Pekiyi gerçekte ne olmuştu? Ülkeler arası teknoloji farkları varsa ve uluslararası sermaye hareketleri serbestse, her sektörde sermaye en ileri teknoloji ve verimlilik sahibi ülkeye kaçar. Bu da, yüksek teknolojili ülkelerin yüksek teknolojili sektörlerde, orta teknolojili ülkelerin orta teknolojili sektörlerde ve düşük teknolojili ülkelerin düşük teknolojili sektörlerde sermaye biriktirmesine yol açtı. Dolayısıyla teknoloji düzeyleri arasında farkın açılması dış ticaretin de teknoloji temelinde yeniden şekillenmesine yol açtı. Bu yüzden Küreselleşme ne dış ticareti ortadan kaldırdı, ne de eşitsizliği… Aksine, dış ticaret ve eşitsizlik katlanarak arttı.   Yani uluslararası uzmanlaşma ve uluslararası işbölümüne dayalı sistem bize şunu diyordu: Zengin olan daha zengin olacak, fakir olan da daha fakir. Ülkeler arasında nispî güç ve servet dengesinin değişmemesini de destekleyen bir sistemdi bu.

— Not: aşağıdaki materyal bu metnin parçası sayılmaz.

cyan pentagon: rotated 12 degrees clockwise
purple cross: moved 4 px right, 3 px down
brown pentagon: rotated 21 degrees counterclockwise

Bizim gibi ülkeler, bugün kalkınma, teknoloji ve eğitim politikası yolu ile ülkeler arası bu farkı ortadan kaldırmaya çalışıyoruz. Mundell Hoca’mızı da yanıltan ana akım iktisadın çıkarımları ise, bu çabanın beyhude olduğunu, Batılı efendilerin üstünlüğünü yol yakınken kabul etmemiz gerektiğini vurgulamaktadır. Neyse, memleketimizde bu kadar hır gürün arasında keyifli bir konuda yazmama vesile olduğu için Robert Mundell’ı minnetle yad ederim. Toprağı bol olsun.

Hepinizin ramazanı bereketli ve mübarek olsun. Hayırlı Cumalar.